WORK REQUIRED —
Restate all the data word for word and omit the pictures.

Page images and extracted text
###

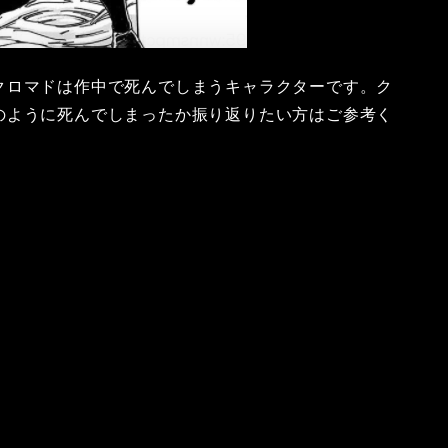
クロマドは作中で死んでしまうキャラクターです。ク
のように死んでしまったか振り返りたい方はご参考く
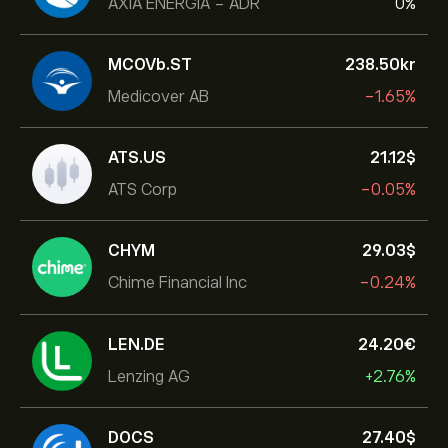
AXIA ENERGIA - ADR
0%
MCOVb.ST
238.50‎kr‎
Medicover AB
-1.65%
ATS.US
21.12‎$‎
ATS Corp
-0.05%
CHYM
29.03‎$‎
Chime Financial Inc
-0.24%
LEN.DE
24.20‎€‎
Lenzing AG
+2.76%
DOCS
27.40‎$‎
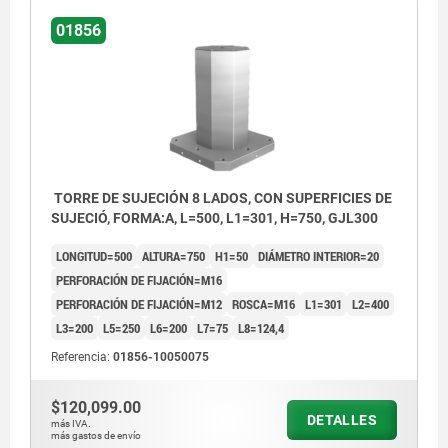
01856
TORRE DE SUJECIÓN 8 LADOS, CON SUPERFICIES DE
SUJECIÓ, FORMA:A, L=500, L1=301, H=750, GJL300
LONGITUD=500
ALTURA=750
H1=50
DIÁMETRO INTERIOR=20
PERFORACIÓN DE FIJACIÓN=M16
PERFORACIÓN DE FIJACIÓN=M12
ROSCA=M16
L1=301
L2=400
L3=200
L5=250
L6=200
L7=75
L8=124,4
Referencia:
01856-10050075
$120,099.00
DETALLES
más IVA.
más gastos de envío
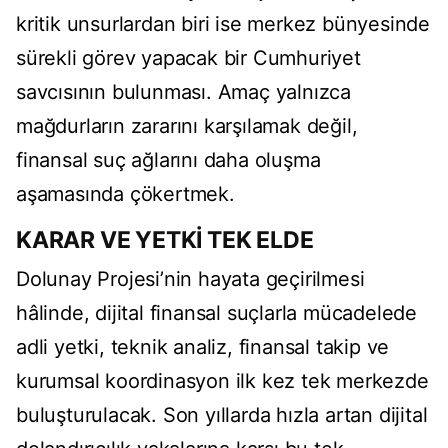
kritik unsurlardan biri ise merkez bünyesinde
sürekli görev yapacak bir Cumhuriyet
savcısının bulunması. Amaç yalnızca
mağdurların zararını karşılamak değil,
finansal suç ağlarını daha oluşma
aşamasında çökertmek.
KARAR VE YETKİ TEK ELDE
Dolunay Projesi’nin hayata geçirilmesi
hâlinde, dijital finansal suçlarla mücadelede
adli yetki, teknik analiz, finansal takip ve
kurumsal koordinasyon ilk kez tek merkezde
buluşturulacak. Son yıllarda hızla artan dijital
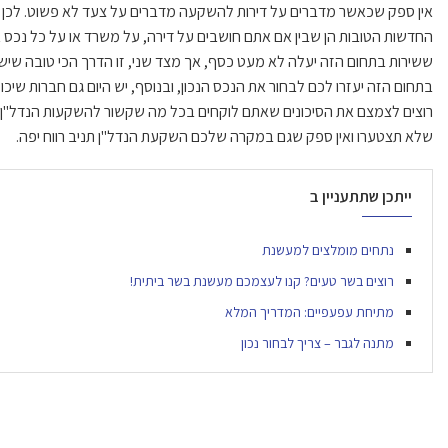
אין ספק שכאשר מדברים על דירות להשקעה מדברים על צעד לא פשוט. לכן בר
החדשות הטובות הן שבין אם אתם חושבים על דירה, על משרד או על כל נכס אח
ששירות בתחום הזה יעלה לא מעט כסף, אך מצד שני, זו הדרך הכי טובה שיש
בתחום הזה יעזרו לכם לבחור את הנכס הנכון, ובנוסף, יש היום גם חברות שיכ
רוצים לצמצם את הסיכונים שאתם לוקחים בכל מה שקשור להשקעות הנדל"ן של
שלא תצטערו ואין ספק שגם במקרה שלכם השקעת הנדל"ן תניב רווח יפה.
ייתכן שתתעניין ב
נתחים מומלצים למעשנת
רוצים בשר טעים? קנו לעצמכם מעשנת בשר ביתית!
מתיחת עפעפיים: המדריך המלא
מתנה לגבר – צריך לבחור נכון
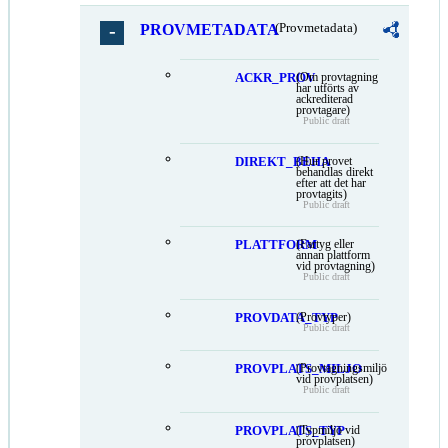
PROVMETADATA
(Provmetadata)
ACKR_PROV
(Om provtagning
har utförts av
ackrediterad
provtagare)
Public draft
DIREKT_BEHA
(Hur provet
behandlas direkt
efter att det har
provtagits)
Public draft
PLATTFORM
(Fartyg eller
annan plattform
vid provtagning)
Public draft
PROVDATA_TYP
(Provtyper)
Public draft
PROVPLATS_MILJO
(Provtagningsmiljö
vid provplatsen)
Public draft
PROVPLATS_TYP
(Typmiljö vid
provplatsen)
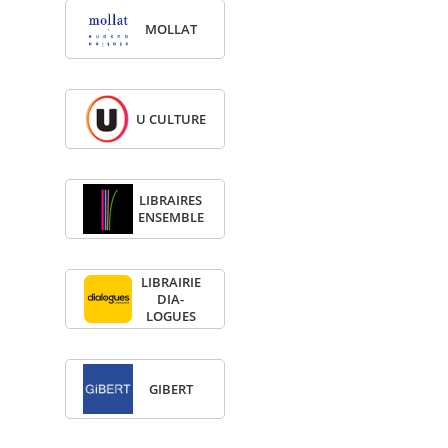
MOL­LAT
U CULTURE
LIBRAIRES
ENSEMBLE
LIBRAI­RIE
DIA­
LOGUES
GIBERT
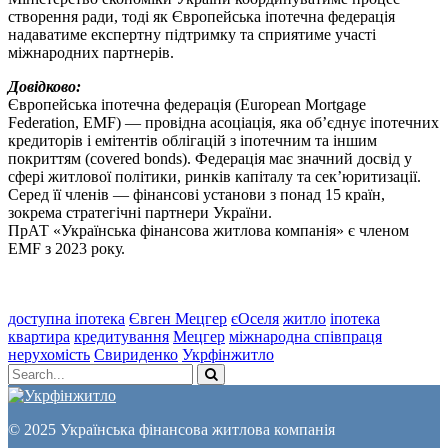
створення ради, тоді як Європейська іпотечна федерація
надаватиме експертну підтримку та сприятиме участі
міжнародних партнерів.
Довідково:
Європейська іпотечна федерація (European Mortgage
Federation, EMF) — провідна асоціація, яка об’єднує іпотечних
кредиторів і емітентів облігацій з іпотечним та іншим
покриттям (covered bonds). Федерація має значний досвід у
сфері житлової політики, ринків капіталу та сек’юритизації.
Серед її членів — фінансові установи з понад 15 країн,
зокрема стратегічні партнери України.
ПрАТ «Українська фінансова житлова компанія» є членом
EMF з 2023 року.
доступна іпотека
Євген Мецгер
єОселя
житло
іпотека
квартира
кредитування
Мецгер
міжнародна співпраця
нерухомість
Свириденко
Укрфінжитло
© 2025 Українська фінансова житлова компанія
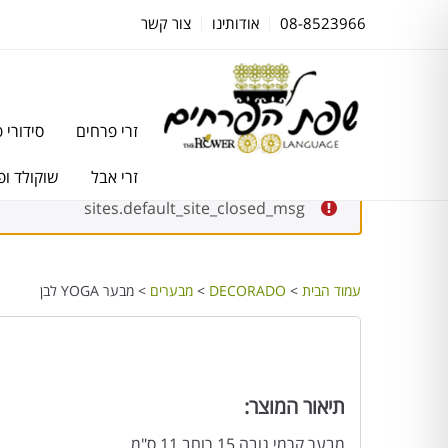
08-8523966
אודותינו
צור קשר
זרי פרחים
סידורי 
זרי אבל
שוקולד ופ
sites.default_site_closed_msg
עמוד הבית
>
DECORADO
>
מבערים
> מבער YOGA לבן
תיאור המוצר:
מבער קרמי גובה 15 רוחב 11 ס"מ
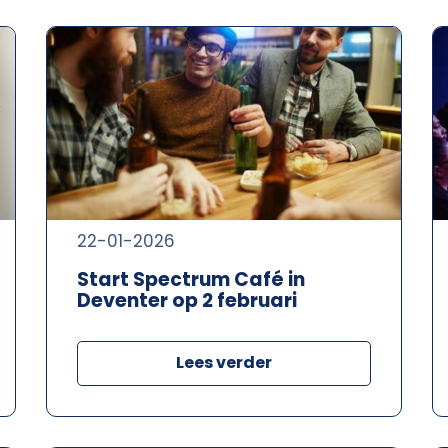
22-01-2026
Start Spectrum Café in
Deventer op 2 februari
Lees verder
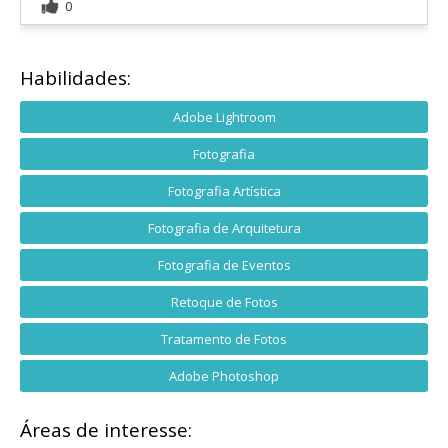
0
Habilidades:
Adobe Lightroom
Fotografia
Fotografia Artística
Fotografia de Arquitetura
Fotografia de Eventos
Retoque de Fotos
Tratamento de Fotos
Adobe Photoshop
Áreas de interesse:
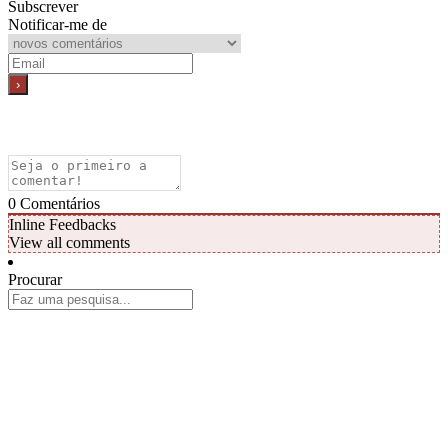
Subscrever
Notificar-me de
0
Comentários
Inline Feedbacks
View all comments
Procurar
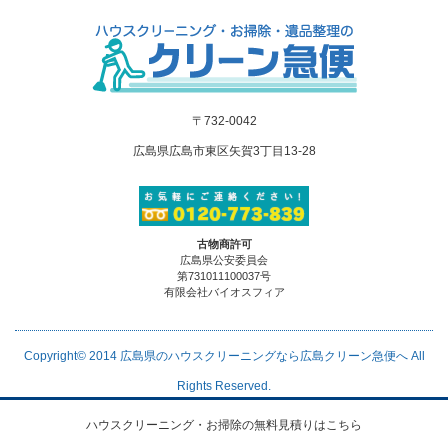
〒732-0042
広島県広島市東区矢賀3丁目13-28
古物商許可
広島県公安委員会
第731011100037号
有限会社バイオスフィア
Copyright© 2014
広島県のハウスクリーニングなら広島クリーン急便へ
All
Rights Reserved.
ハウスクリーニング・お掃除の無料見積りはこちら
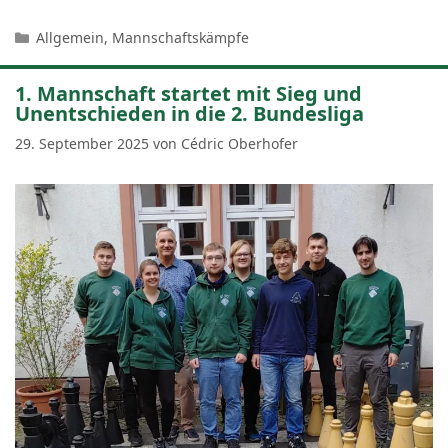
Kategorien
Allgemein
,
Mannschaftskämpfe
1. Mannschaft startet mit Sieg und
Unentschieden in die 2. Bundesliga
29. September 2025
von
Cédric Oberhofer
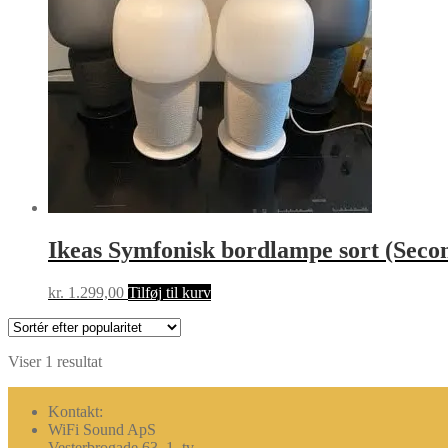
Ikeas Symfonisk bordlampe sort (Seco
kr.
1.299,00
Tilføj til kurv
Viser 1 resultat
Kontakt:
WiFi Sound ApS
Vesterbrogade 63, 1. tv.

###

WRITTEN RESPONSE —
クロマドは作中で死んでしまうキャラクターです。ク
のように死んでしまったか振り返りたい方はご参考く
AXIA ENERGIA - ADR
0%
MCOVb.ST
238.50‎kr‎
Medicover AB
-1.65%
ATS.US
21.12‎$‎
ATS Corp
-0.05%
CHYM
29.03‎$‎
Chime Financial Inc
-0.24%
LEN.DE
24.20‎€‎
Lenzing AG
+2.76%
DOCS
27.40‎$‎
01856
TORRE DE SUJECIÓN 8 LADOS, CON SUPERFICIES DE
SUJECIÓ, FORMA:A, L=500, L1=301, H=750, GJL300
LONGITUD=500
ALTURA=750
H1=50
DIÁMETRO INTERIOR=20
PERFORACIÓN DE FIJACIÓN=M16
PERFORACIÓN DE FIJACIÓN=M12
ROSCA=M16
L1=301
L2=400
L3=200
L5=250
L6=200
L7=75
L8=124,4
Referencia:
01856-10050075
$120,099.00
DETALLES
más IVA.
más gastos de envío
kritik unsurlardan biri ise merkez bünyesinde
sürekli görev yapacak bir Cumhuriyet
savcısının bulunması. Amaç yalnızca
mağdurların zararını karşılamak değil,
finansal suç ağlarını daha oluşma
aşamasında çökertmek.
KARAR VE YETKİ TEK ELDE
Dolunay Projesi’nin hayata geçirilmesi
hâlinde, dijital finansal suçlarla mücadelede
adli yetki, teknik analiz, finansal takip ve
kurumsal koordinasyon ilk kez tek merkezde
buluşturulacak. Son yıllarda hızla artan dijital
אין ספק שכאשר מדברים על דירות להשקעה מדברים על צעד לא פשוט. לכן בר
החדשות הטובות הן שבין אם אתם חושבים על דירה, על משרד או על כל נכס אח
ששירות בתחום הזה יעלה לא מעט כסף, אך מצד שני, זו הדרך הכי טובה שיש
בתחום הזה יעזרו לכם לבחור את הנכס הנכון, ובנוסף, יש היום גם חברות שיכ
רוצים לצמצם את הסיכונים שאתם לוקחים בכל מה שקשור להשקעות הנדל"ן של
שלא תצטערו ואין ספק שגם במקרה שלכם השקעת הנדל"ן תניב רווח יפה.
ייתכן שתתעניין ב
נתחים מומלצים למעשנת
רוצים בשר טעים? קנו לעצמכם מעשנת בשר ביתית!
מתיחת עפעפיים: המדריך המלא
מתנה לגבר – צריך לבחור נכון
PROVMETADATA
(Provmetadata)
ACKR_PROV
(Om provtagning
har utförts av
ackrediterad
provtagare)
Public draft
DIREKT_BEHA
(Hur provet
behandlas direkt
efter att det har
provtagits)
Public draft
PLATTFORM
(Fartyg eller
annan plattform
vid provtagning)
Public draft
PROVDATA_TYP
(Provtyper)
Public draft
PROVPLATS_MILJO
(Provtagningsmiljö
vid provplatsen)
Public draft
PROVPLATS_TYP
(Typmiljö vid
provplatsen)
MOL­LAT
U CULTURE
LIBRAIRES
ENSEMBLE
LIBRAI­RIE
DIA­
LOGUES
GIBERT
створення ради, тоді як Європейська іпотечна федерація
надаватиме експертну підтримку та сприятиме участі
міжнародних партнерів.
Довідково:
Європейська іпотечна федерація (European Mortgage
Federation, EMF) — провідна асоціація, яка об’єднує іпотечних
кредиторів і емітентів облігацій з іпотечним та іншим
покриттям (covered bonds). Федерація має значний досвід у
сфері житлової політики, ринків капіталу та сек’юритизації.
Серед її членів — фінансові установи з понад 15 країн,
зокрема стратегічні партнери України.
ПрАТ «Українська фінансова житлова компанія» є членом
EMF з 2023 року.
доступна іпотека
Євген Мецгер
єОселя
житло
іпотека
квартира
кредитування
Мецгер
міжнародна співпраця
нерухомість
Свириденко
Укрфінжитло
© 2025 Українська фінансова житлова компанія
08-8523966
אודותינו
צור קשר
זרי פרחים
סידורי 
זרי אבל
שוקולד ופ
sites.default_site_closed_msg
עמוד הבית
>
DECORADO
>
מבערים
> מבער YOGA לבן
תיאור המוצר:
מבער קרמי גובה 15 רוחב 11 ס"מ
22-01-2026
Start Spectrum Café in
Deventer op 2 februari
Lees verder
0
Habilidades:
Adobe Lightroom
Fotografia
Fotografia Artística
Fotografia de Arquitetura
Fotografia de Eventos
Retoque de Fotos
Tratamento de Fotos
Adobe Photoshop
Áreas de interesse:
Subscrever
Notificar-me de
0
Comentários
Inline Feedbacks
View all comments
Procurar
〒732-0042
広島県広島市東区矢賀3丁目13-28
古物商許可
広島県公安委員会
第731011100037号
有限会社バイオスフィア
Copyright© 2014
広島県のハウスクリーニングなら広島クリーン急便へ
All
Rights Reserved.
ハウスクリーニング・お掃除の無料見積りはこちら
Kategorien
Allgemein
,
Mannschaftskämpfe
1. Mannschaft startet mit Sieg und
Unentschieden in die 2. Bundesliga
29. September 2025
von
Cédric Oberhofer
Ikeas Symfonisk bordlampe sort (Seco
kr.
1.299,00
Tilføj til kurv
Viser 1 resultat
Kontakt:
WiFi Sound ApS
Vesterbrogade 63, 1. tv.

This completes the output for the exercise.